Schließlich geht es auch um einen Bildungselitismus, so etwa in Gestalt der ebenso anmaßenden wie historisch vielfach widerlegten Annahme, Bildungsabschlüsse seien mit einer umfassenden, auch humanen Bildung identisch. Bildungselitär ist vor allem eine kulturelle und sprachliche Abgrenzung, mal bewusst, mal eher unbewusst, weil unreflektiert (vgl. Bitis/Borst 2013; Altieri/Hüttner 2020, ABG 2020/2), oder wenn der »rohe« Konsumismus der »Unterschichten« karikiert oder angeprangert wird, obwohl doch der Lebensstil der »gebildeten« Mittelschichten die ökologische Katastrophe viel stärker beschleunigt. Bildungselitär ist es, wenn von »bildungsfernen Schichten« und »sozial Schwachen« gesprochen wird, oder individuelles Verhalten, das vielleicht selbstschädigend, nicht aber fremdschädigend ist, moralisch angeprangert wird: Alkohol-, Zigaretten- und anderer Drogenkonsum, wirklich oder vermeintlich gesundes Essen, Fitness, eine »richtige« innere Einstellung zur Gesundheit, Übergewicht und anderes mehr.
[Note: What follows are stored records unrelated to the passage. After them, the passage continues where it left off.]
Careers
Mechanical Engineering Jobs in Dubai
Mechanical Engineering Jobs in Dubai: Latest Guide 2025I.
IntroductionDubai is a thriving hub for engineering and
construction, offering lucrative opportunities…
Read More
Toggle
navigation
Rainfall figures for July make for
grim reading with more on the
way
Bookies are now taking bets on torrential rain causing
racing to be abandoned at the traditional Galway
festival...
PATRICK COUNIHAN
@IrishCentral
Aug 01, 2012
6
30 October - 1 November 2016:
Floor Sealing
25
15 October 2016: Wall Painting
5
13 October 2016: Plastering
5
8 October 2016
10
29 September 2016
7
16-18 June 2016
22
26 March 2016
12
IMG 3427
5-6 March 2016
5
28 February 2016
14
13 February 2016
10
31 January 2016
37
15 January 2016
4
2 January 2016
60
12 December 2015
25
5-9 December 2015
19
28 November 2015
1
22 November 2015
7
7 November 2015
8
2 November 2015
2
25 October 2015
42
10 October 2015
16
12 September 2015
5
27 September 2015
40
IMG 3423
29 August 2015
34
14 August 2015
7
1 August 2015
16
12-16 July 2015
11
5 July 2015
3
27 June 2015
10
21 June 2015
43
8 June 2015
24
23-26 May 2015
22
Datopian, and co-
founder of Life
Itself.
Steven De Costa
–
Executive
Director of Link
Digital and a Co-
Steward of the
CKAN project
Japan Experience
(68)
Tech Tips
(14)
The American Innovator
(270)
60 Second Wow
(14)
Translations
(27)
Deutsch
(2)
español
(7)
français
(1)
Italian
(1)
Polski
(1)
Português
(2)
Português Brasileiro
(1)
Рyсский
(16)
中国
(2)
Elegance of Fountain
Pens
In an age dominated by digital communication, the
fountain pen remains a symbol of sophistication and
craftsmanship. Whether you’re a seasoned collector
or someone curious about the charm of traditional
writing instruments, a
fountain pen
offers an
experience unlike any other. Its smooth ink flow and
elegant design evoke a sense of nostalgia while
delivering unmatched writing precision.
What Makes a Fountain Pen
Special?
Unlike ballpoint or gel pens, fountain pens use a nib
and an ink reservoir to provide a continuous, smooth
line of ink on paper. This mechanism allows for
Gebotener wäre es für Linke doch, über Armut und Gesundheit zu sprechen, über Fremdschädigung anstelle von Rücksichtnahme, nicht nur in Pandemiezeiten, über Inklusion und Ableismus. 

Der Autor arbeitet, um den Kerngedanken des »niemals herabschauen« zu illustrieren, gern mit Musikbeispielen, so von Tom Petty (»Baby, even the losers / get lucky sometimes / even the losers / keep a little bit of pride«) und von Ton Steine Scherben (»Du bist nicht besser als der neben dir«). Joan C. Williams nennt Bruce Springsteen als einen der wenigen US-amerikanischen Künstler, der mit Empathie das Leben der traditionellen Arbeiterschaft und der Deklassierten darstelle. Und Christian Baron (2020) fordert in einem Interview mehr »Erzählung von unten«, ohne jeden Anflug von sozialistischem Realismus, aber mit Empathie: »Nur Empathie ermöglicht uns, die Kompliziertheit der Dinge zu begreifen.«

1. »Während die Generation meines Vaters Antirassismus, Internationalismus und autodidaktischen Altruismus geatmet hatte, versorgte der Neoliberalismus die entgegengesetzten Neigungen mit Sauerstoff. Über drei Jahrzehnte hinweg unterspülte und zersetzte dies den Widerstand der Arbeiterklasse gegen den Neoliberalismus. Und als der Neoliberalismus selbst zusammenbrach, wurde nicht länger der herkömmliche Konservatismus mit Sauerstoff versorgt, sondern der autoritär rechtsextreme Populismus.« (Paul Mason, zit. nach Korte 2020, 79.)